Methods: The ST2698 ALK+-ALCL model was established in CB17 SCID mice using tissue collected from a lymph node tumor biopsy. Clinical tissue, patient blood and the PDX model were subjected to WGS sequencing using an augmented and content-enhanced exome. The augmented exome is optimized to detect major cancer mutations by enhancing coverage over known sequencing gaps and GC-rich regions across >1300 cancer and 200 miRNA genes. We also performed whole-transcriptome sequencing on the PDX model. All data were analyzed using a cancer bioinformatics pipeline optimized for high accuracy detection of small variants and indels, somatic copy-number aberrations, gene expression and fusions. Drug sensitivity studies were performed evaluating sensitivity of the model to patient's current clinical treatment and relevant targeted therapies; study endpoints included tumor volume and time from treatment initiation with tumor growth inhibition, delay and regression reported at study completion.

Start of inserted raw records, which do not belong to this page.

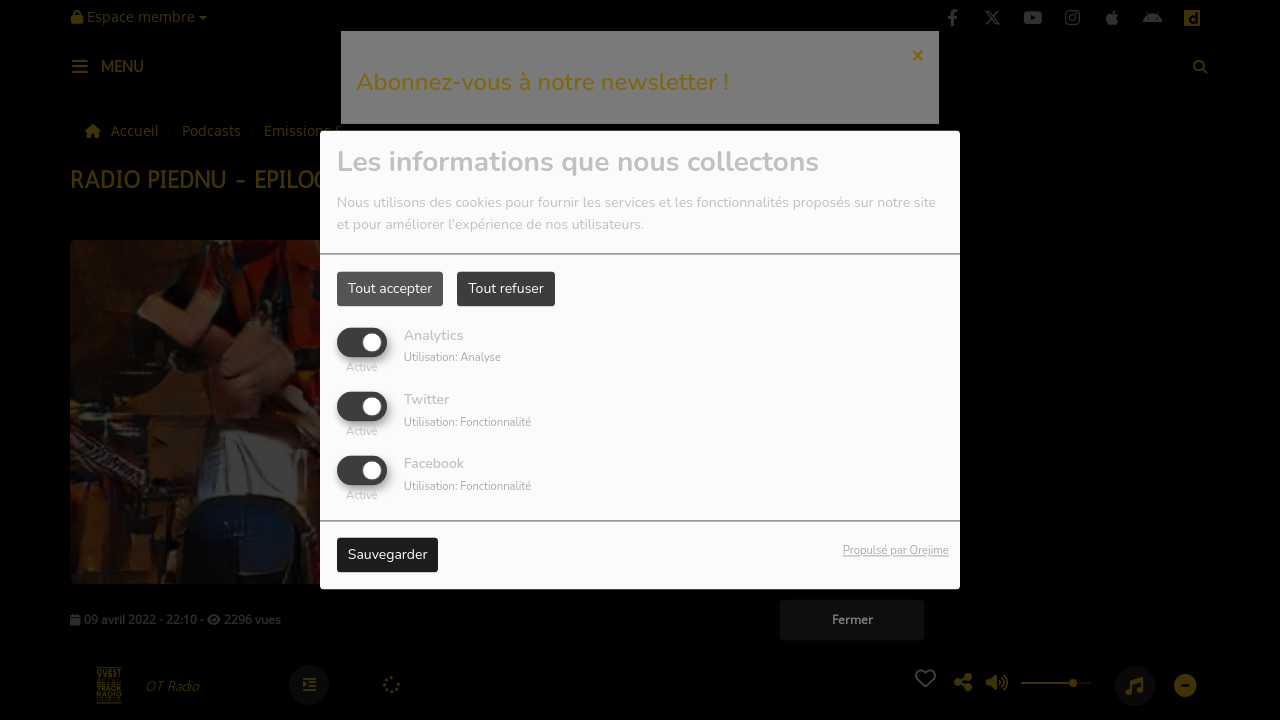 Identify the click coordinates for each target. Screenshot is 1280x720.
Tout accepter (390, 288)
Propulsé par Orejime (896, 551)
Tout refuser (506, 288)
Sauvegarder (388, 555) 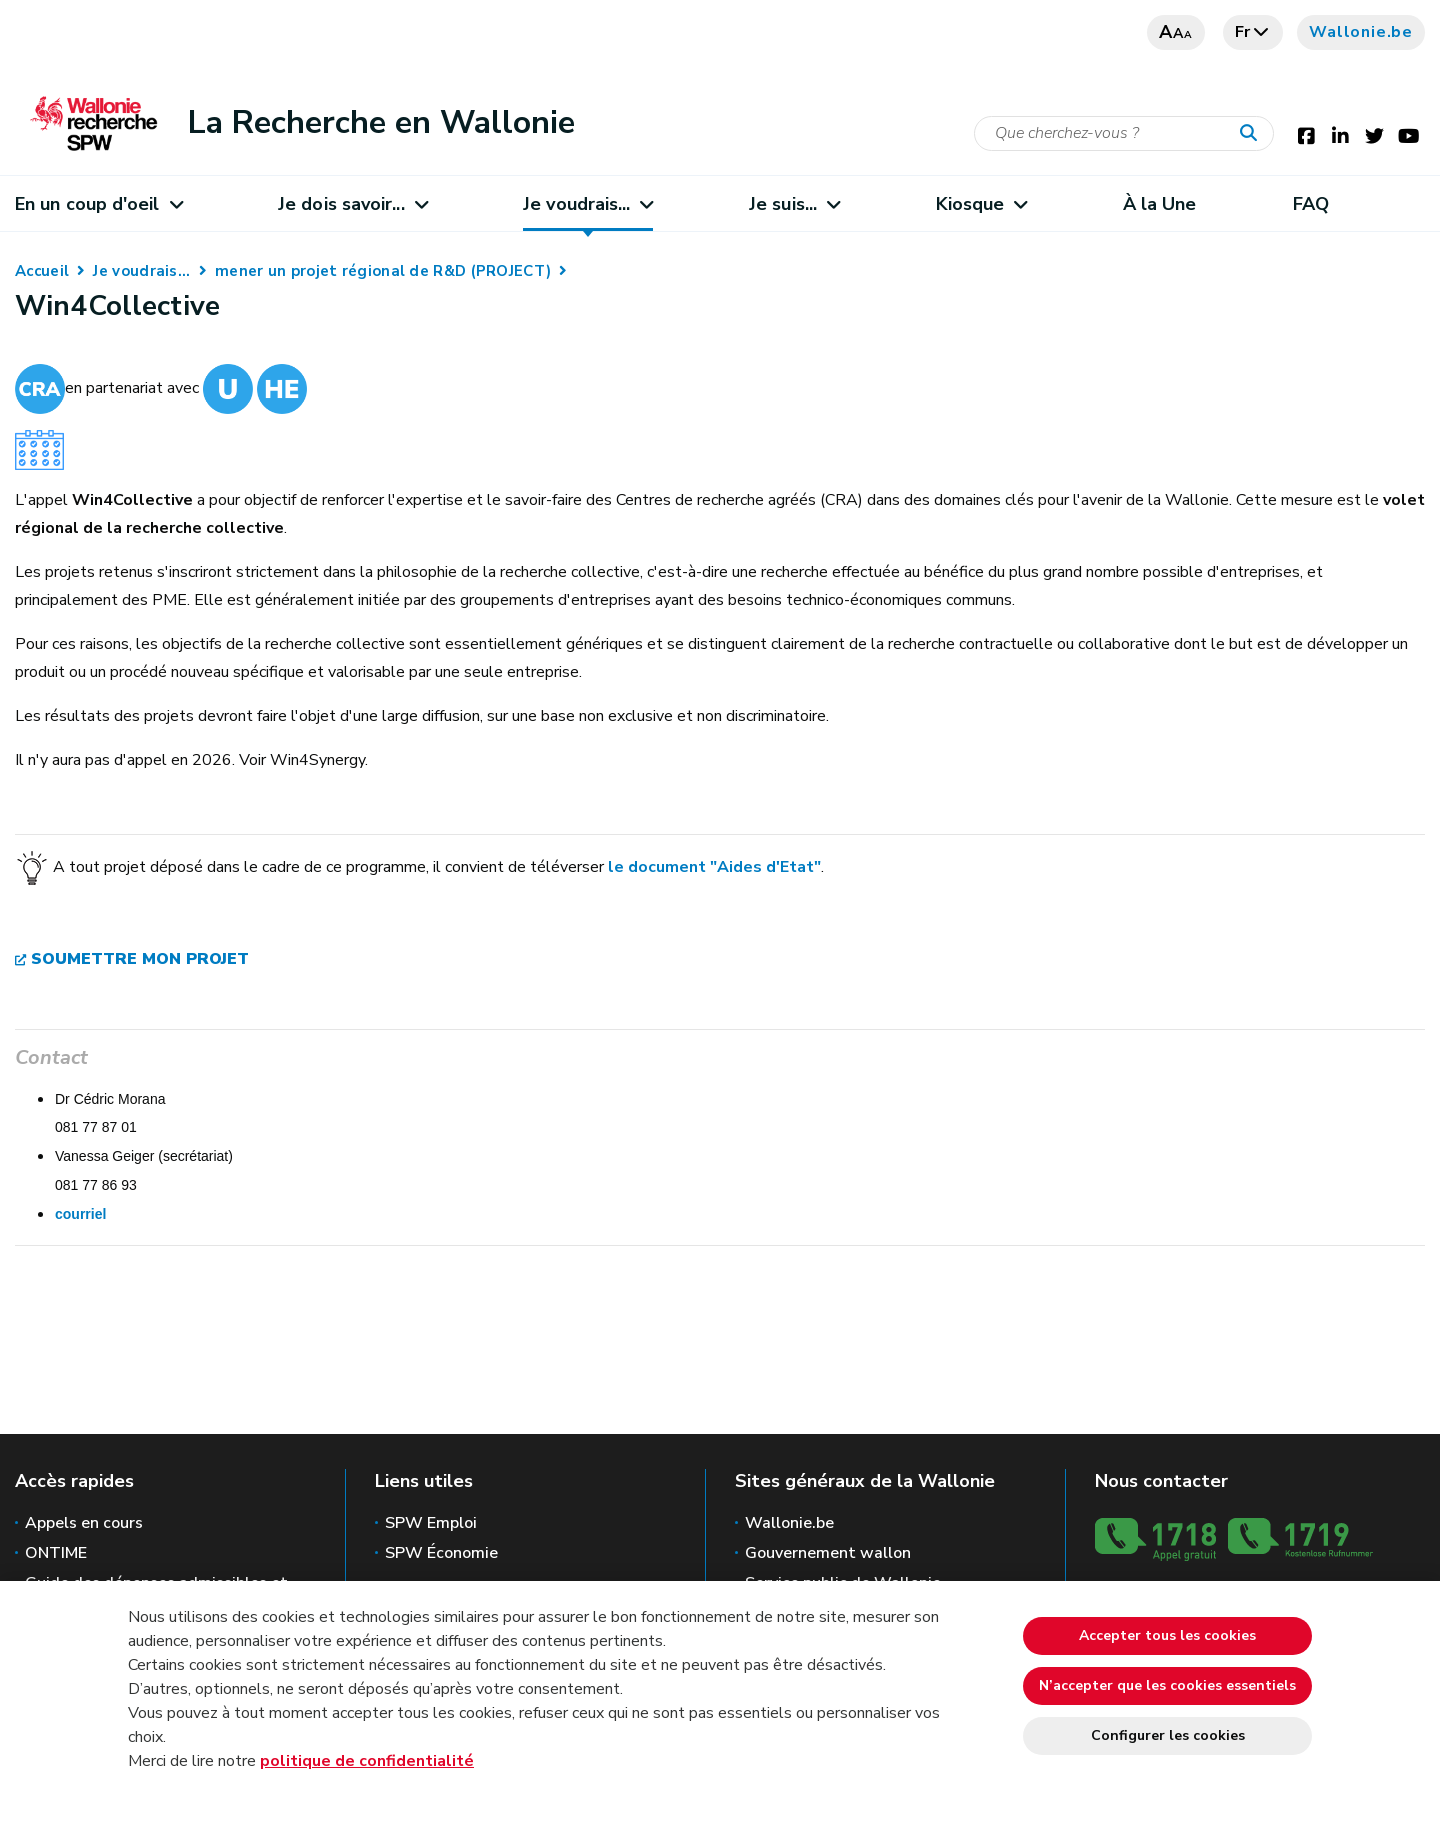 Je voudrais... (588, 204)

Results: Exome analysis identified several variants which were confirmed by transcriptome data. Efficacy studies confirmed model sensitivity to the patient's current clinical course (CHOP). In addition, ST2698 was found moderately sensitive to the IMiD lenalidomide (T/C=47%). However, treatment with the ALK-inhibitors crizotinib or ceritinib resulted in tumor regressions including durable complete responses in some mice.

Conclusion: We have established and characterized a patient-derived ALK+-ALCL xenograft model using DNA and RNA-based analysis. In addition we evaluated the model in vivo and confirmed sensitivity to the patient's current clinical course and identified two ALK inhibitors as active, including reported complete tumor regressions.